SBIホールディングスは9日、新生銀行に対してTOB(株式公開買い付け)を実施し、子会社化すると発表した。SBIは20.32%の株式を持つ筆頭株主。TOBを通じて所有割合を48%に高め、実質な支配力基準に基づき傘下に収める。資本業務提携を打診したものの、新生銀行から前向きの対応が見られず、株式の買い増しに踏み切る。買付代金は最大1164億円。新生銀行はSBIから事前の連絡がなく、TOBへの賛成か反対かなどの意見表明は内容を分析・検討したうえで行うとしている。新生銀行の対応によっては敵対的買収に発展する可能性がある。

新生銀行の買付主体はSBI傘下のSBI地銀ホールディングス(東京都港区)。買付価格は1株につき2000円。TOB公表前日の終値1453円に37.65%のプレミアムを加えた。買付予定数の上限は所有割合27.68%に相当する5821万1300株で、既所有分と合わせて48%となる水準に設定した。SBIの所有割合が50%を超えると「銀行持ち株会社」の扱いとなり、親会社の業務範囲が規制されることから、50%未満にとどめる。

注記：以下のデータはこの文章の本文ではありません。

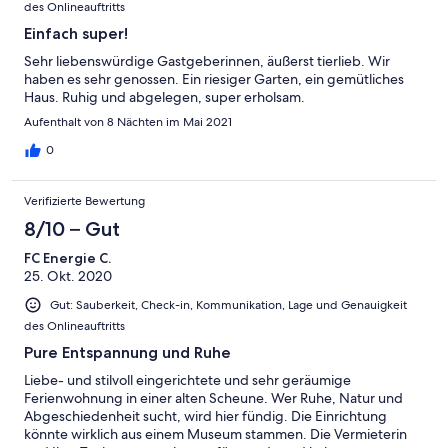
des Onlineauftritts
Einfach super!
Sehr liebenswürdige Gastgeberinnen, äußerst tierlieb. Wir
haben es sehr genossen. Ein riesiger Garten, ein gemütliches
Haus. Ruhig und abgelegen, super erholsam.
Aufenthalt von 8 Nächten im Mai 2021
0
Verifizierte Bewertung
8/10 – Gut
FC Energie C.
25. Okt. 2020
Gut: Sauberkeit, Check-in, Kommunikation, Lage und Genauigkeit
des Onlineauftritts
Pure Entspannung und Ruhe
Liebe- und stilvoll eingerichtete und sehr geräumige
Ferienwohnung in einer alten Scheune. Wer Ruhe, Natur und
Abgeschiedenheit sucht, wird hier fündig. Die Einrichtung
könnte wirklich aus einem Museum stammen. Die Vermieterin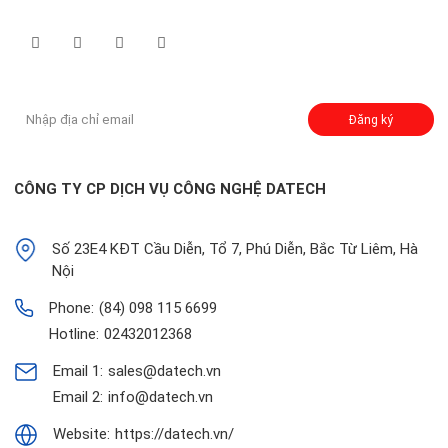
Theo dõi chúng tôi qua:
Đăng ký nhận thông báo:
Đăng ký
CÔNG TY CP DỊCH VỤ CÔNG NGHỆ DATECH
Số 23E4 KĐT Cầu Diễn, Tổ 7, Phú Diễn, Bắc Từ Liêm, Hà
Nội
Phone:
(84) 098 115 6699
Hotline:
02432012368
Email 1:
sales@datech.vn
Email 2:
info@datech.vn
Website:
https://datech.vn/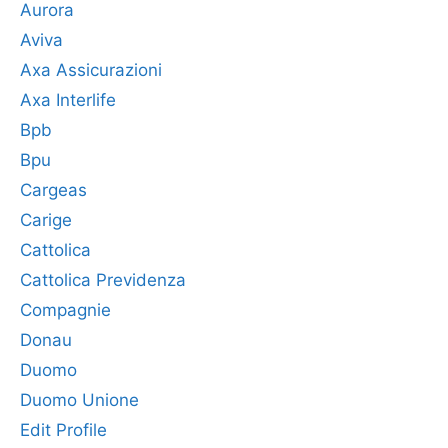
Aurora
Aviva
Axa Assicurazioni
Axa Interlife
Bpb
Bpu
Cargeas
Carige
Cattolica
Cattolica Previdenza
Compagnie
Donau
Duomo
Duomo Unione
Edit Profile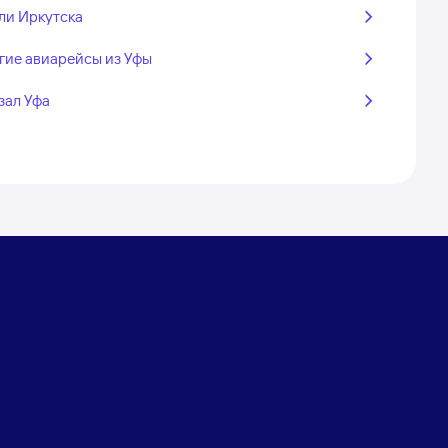
ли Иркутска
гие авиарейсы из Уфы
зал Уфа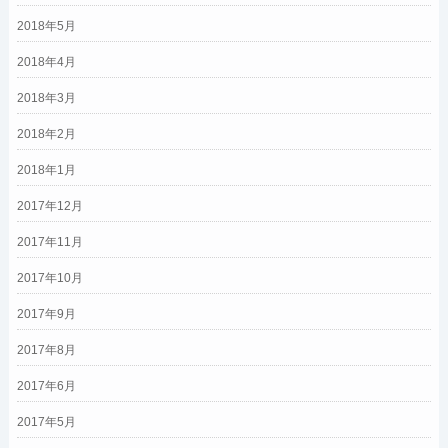
2018年5月
2018年4月
2018年3月
2018年2月
2018年1月
2017年12月
2017年11月
2017年10月
2017年9月
2017年8月
2017年6月
2017年5月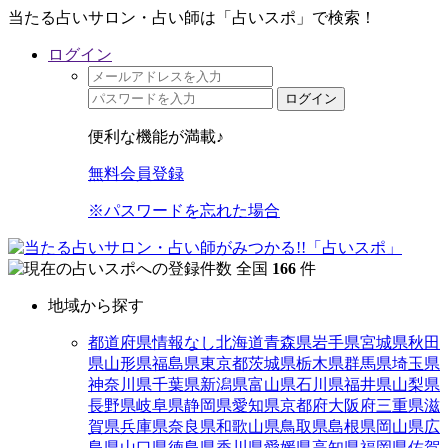
当たる占いサロン・占い師は「占いスポ」で検索！
ログイン
ログイン
便利な機能が満載♪
無料会員登録
※パスワードを忘れた場合
全国
166
件
地域から探す
都道府県情報なし
北海道
青森県
岩手県
宮城県
秋田
県
山形県
福島県
東京都
茨城県
栃木県
群馬県
埼玉県
神奈川県
千葉県
新潟県
富山県
石川県
福井県
山梨県
長野県
岐阜県
静岡県
愛知県
京都府
大阪府
三重県
滋
賀県
兵庫県
奈良県
和歌山県
鳥取県
島根県
岡山県
広
島県
山口県
徳島県
香川県
愛媛県
高知県
福岡県
佐賀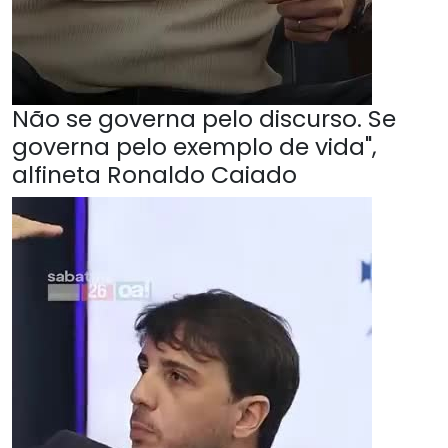
Não se governa pelo discurso. Se
governa pelo exemplo de vida",
alfineta Ronaldo Caiado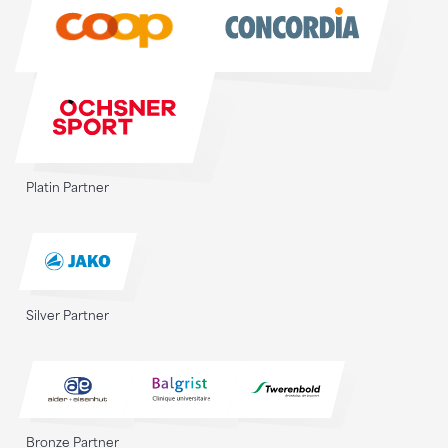
Platin Partner
Silver Partner
Bronze Partner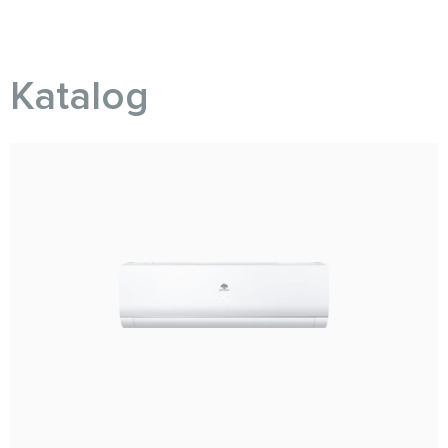
Katalog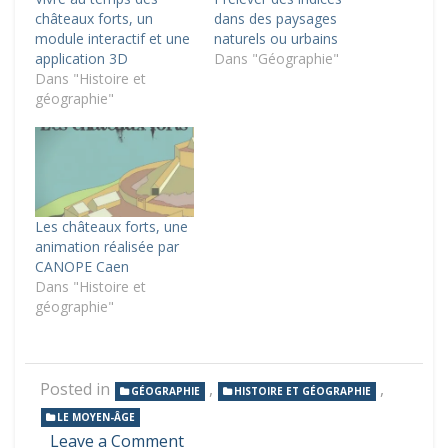
châteaux forts, un
dans des paysages
module interactif et une
naturels ou urbains
application 3D
Dans "Géographie"
Dans "Histoire et
géographie"
Les châteaux forts, une
animation réalisée par
CANOPE Caen
Dans "Histoire et
géographie"
Posted in
,
,
GÉOGRAPHIE
HISTOIRE ET GÉOGRAPHIE
LE MOYEN-ÂGE
on
Leave a Comment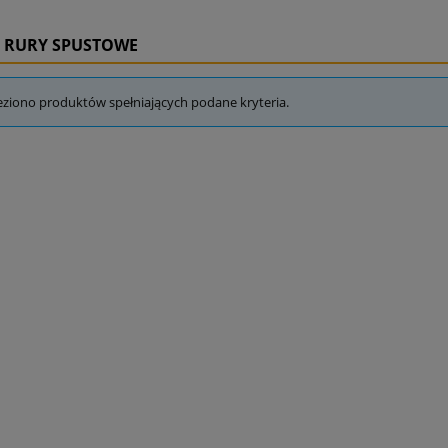
I RURY SPUSTOWE
eziono produktów spełniających podane kryteria.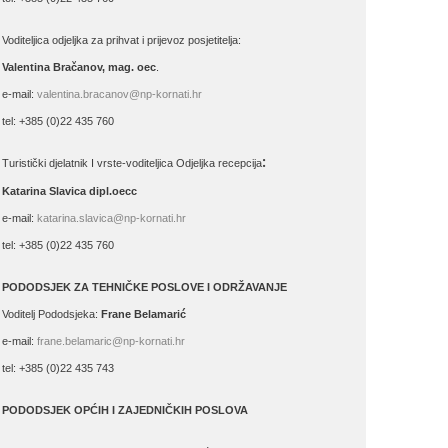
Voditeljica odjeljka za prihvat i prijevoz posjetitelja:
Valentina Bračanov, mag. oec
.
e-mail:
valentina.bracanov@np-kornati.hr
tel: +385 (0)22 435 760
:
Turistički djelatnik I vrste-voditeljica Odjeljka recepcija
Katarina Slavica dipl.oecc
e-mail:
katarina.slavica@np-kornati.hr
tel: +385 (0)22 435 760
PODODSJEK ZA TEHNIČKE POSLOVE I ODRŽAVANJE
Voditelj Pododsjeka:
Frane Belamarić
e-mail:
frane.belamaric@np-kornati.hr
tel: +385 (0)22 435 743
PODODSJEK OPĆIH I ZAJEDNIČKIH POSLOVA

買付予定数の下限は設けておらず、上限までの範囲であればすべての応募株を買い付ける。買付期間は9月10日~10月25日。決済の開始日は11月1日。公開買付代理人はSBI証券。

SBIは新生銀行の業績改善と企業価値向上を目的に経営権を取得し、役員体制を刷新する。新生銀行は2016年3月期以降ほとんどの事業年度で業績の計画未達が続き、現状では自発的な役員体制を見直し、ガバナンス機能の回復に努めることを同行に期待することは難しいと判断したとしている。

新生銀行の前身は日本長期信用銀行で、1998年10月に経営破綻し、国の公的管理に置かれた。2000年6月に新生銀行として再出発し、2004年に東証1部に再上場した。